▶ Task requirements
Look through the lines below and extract any with the word "opening".

▶ Stored data
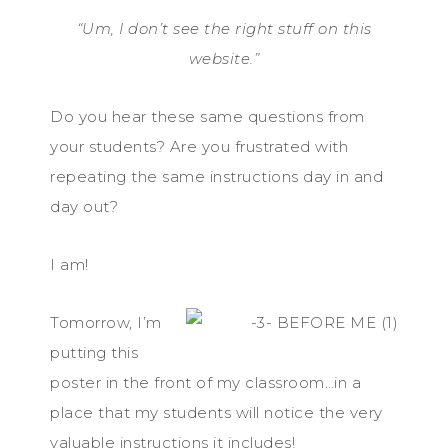
“Um, I don’t see the right stuff on this
website.”
Do you hear these same questions from
your students? Are you frustrated with
repeating the same instructions day in and
day out?
I am!
Tomorrow, I’m
putting this
poster in the front of my classroom…in a
place that my students will notice the very
valuable instructions it includes!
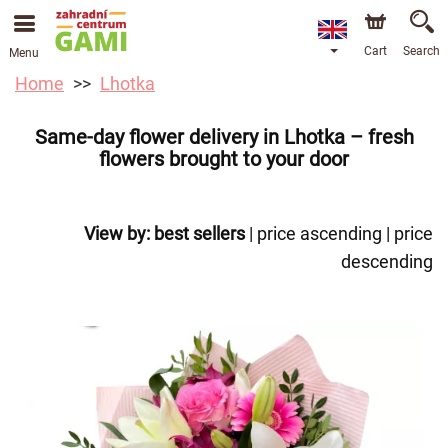
Cart
Search
Menu
Home
Lhotka
Same-day flower delivery in Lhotka – fresh
flowers brought to your door
View by:
best sellers
|
price ascending
|
price
descending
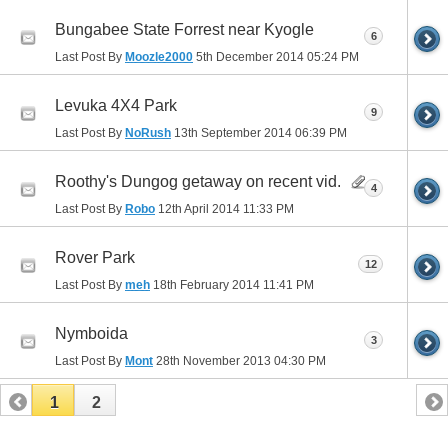
Bungabee State Forrest near Kyogle
6
Last Post By
Moozle2000
5th December 2014
05:24 PM
Levuka 4X4 Park
9
Last Post By
NoRush
13th September 2014
06:39 PM
Roothy's Dungog getaway on recent vid.
4
Last Post By
Robo
12th April 2014
11:33 PM
Rover Park
12
Last Post By
meh
18th February 2014
11:41 PM
Nymboida
3
Last Post By
Mont
28th November 2013
04:30 PM
1
2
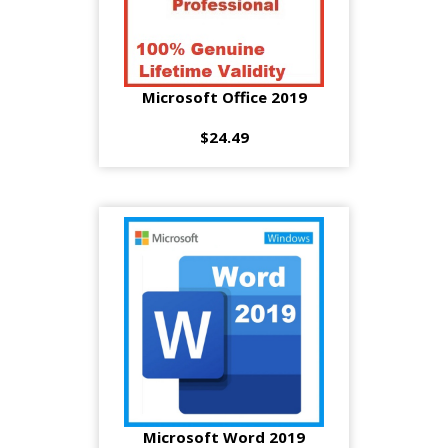
Microsoft Office 2019
$24.49
Microsoft Word 2019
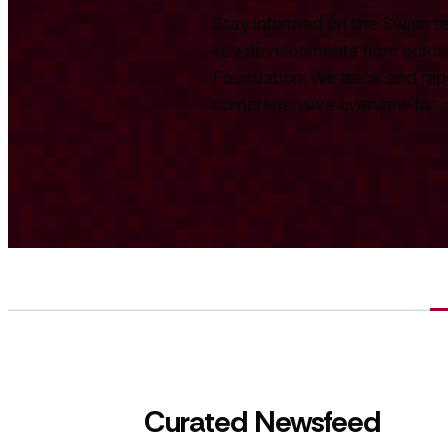
Stay informed on the Swiss te
key developments from across
Foundation. We track and repo
comprehensive overview for int
Curated Newsfeed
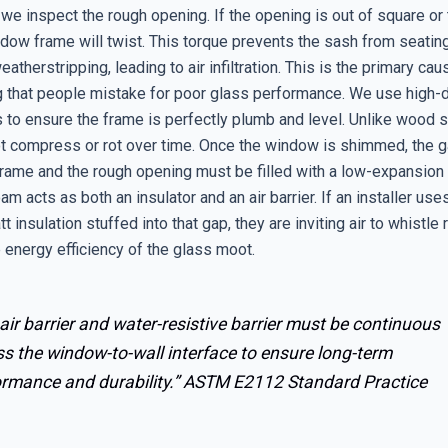
 we inspect the rough opening. If the opening is out of square or t
ndow frame will twist. This torque prevents the sash from seatin
eatherstripping, leading to air infiltration. This is the primary cau
ng that people mistake for poor glass performance. We use high-
 to ensure the frame is perfectly plumb and level. Unlike wood s
ot compress or rot over time. Once the window is shimmed, the
rame and the rough opening must be filled with a low-expansion 
am acts as both an insulator and an air barrier. If an installer us
t insulation stuffed into that gap, they are inviting air to whistle 
 energy efficiency of the glass moot.
air barrier and water-resistive barrier must be continuous
s the window-to-wall interface to ensure long-term
ormance and durability.”
ASTM E2112 Standard Practice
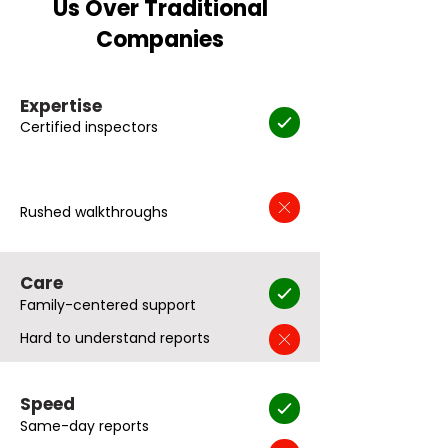
Us Over Traditional
Companies
Expertise
Certified inspectors
Rushed walkthroughs
Care
Family-centered support
Hard to understand reports
Speed
Same-day reports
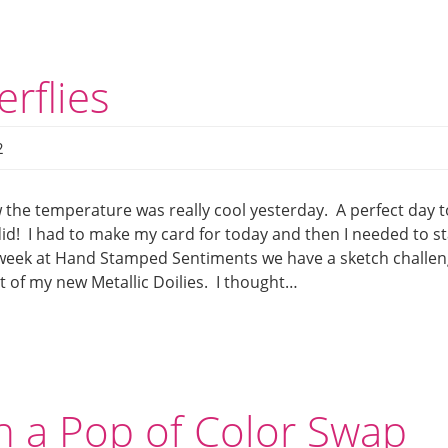
rflies
2
the temperature was really cool yesterday. A perfect day t
 did! I had to make my card for today and then I needed to st
is week at Hand Stamped Sentiments we have a sketch challen
t of my new Metallic Doilies. I thought…
h a Pop of Color Swap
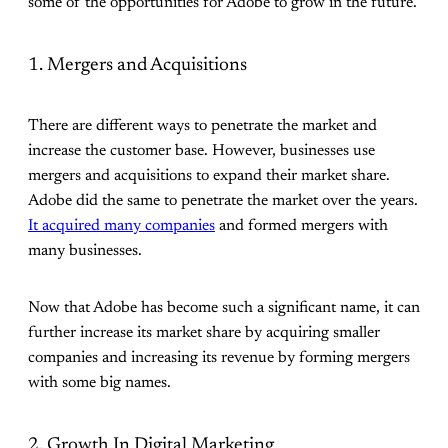
some of the opportunities for Adobe to grow in the future.
1. Mergers and Acquisitions
There are different ways to penetrate the market and
increase the customer base. However, businesses use
mergers and acquisitions to expand their market share.
Adobe did the same to penetrate the market over the years.
It acquired many companies
and formed mergers with
many businesses.
Now that Adobe has become such a significant name, it can
further increase its market share by acquiring smaller
companies and increasing its revenue by forming mergers
with some big names.
2. Growth In Digital Marketing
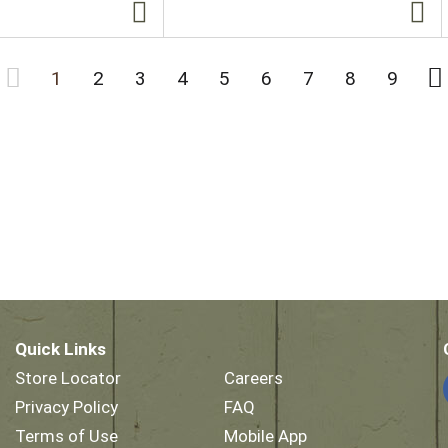
1
2
3
4
5
6
7
8
9
Quick Links
Store Locator
Careers
Privacy Policy
FAQ
Terms of Use
Mobile App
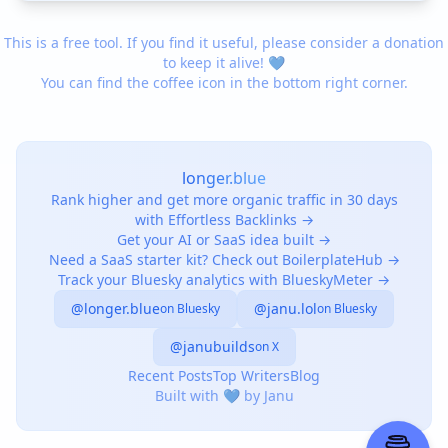
This is a free tool. If you find it useful, please consider a donation
to keep it alive! 💙
You can find the coffee icon in the bottom right corner.
longer.blue
Rank higher and get more organic traffic in 30 days
with Effortless Backlinks →
Get your AI or SaaS idea built →
Need a SaaS starter kit? Check out BoilerplateHub →
Track your Bluesky analytics with BlueskyMeter →
@longer.blue
@janu.lol
on Bluesky
on Bluesky
@janubuilds
on X
Recent Posts
Top Writers
Blog
Built with 💙 by Janu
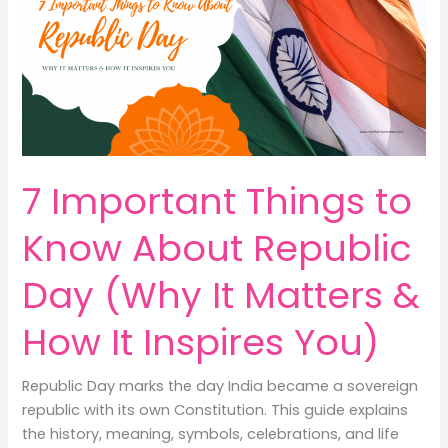
Classes
from
Home:
7
Positive
&
Peaceful
Ways
7 Important Things to
to
Build
Know About Republic
Confident
Income
Day (Why It Matters &
How It Inspires You)
Republic Day marks the day India became a sovereign
republic with its own Constitution. This guide explains
the history, meaning, symbols, celebrations, and life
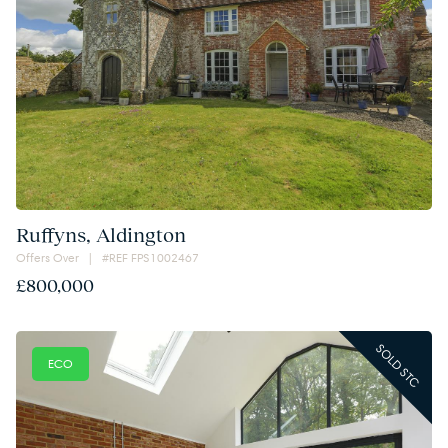
Ruffyns, Aldington
Offers Over | #REF FPS1002467
£800,000
SOLD STC
ECO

▶ Result
 we inspect the rough opening. If the opening is out of square or t
rame and the rough opening must be filled with a low-expansion 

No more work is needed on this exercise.